[Page-level text extractions]

-.-.-

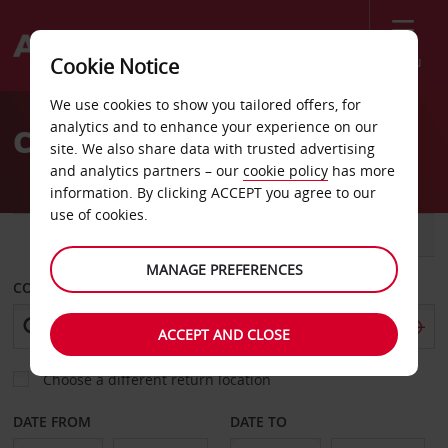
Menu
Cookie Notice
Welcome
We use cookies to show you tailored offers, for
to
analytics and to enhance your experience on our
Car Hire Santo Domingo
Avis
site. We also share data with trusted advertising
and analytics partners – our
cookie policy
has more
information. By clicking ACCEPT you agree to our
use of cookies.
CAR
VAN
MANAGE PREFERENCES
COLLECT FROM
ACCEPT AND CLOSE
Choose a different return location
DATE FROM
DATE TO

-.-.-

▸ **GOAL OF THE EXERCISE**: All lines from the one with "site. We also" to the end of the records must be set down exactly. Skip every line before it.

▸ **TASK SOLUTION**:
site. We also share data with trusted advertising
and analytics partners – our
cookie policy
has more
information. By clicking ACCEPT you agree to our
use of cookies.
CAR
VAN
MANAGE PREFERENCES
COLLECT FROM
ACCEPT AND CLOSE
Choose a different return location
DATE FROM
DATE TO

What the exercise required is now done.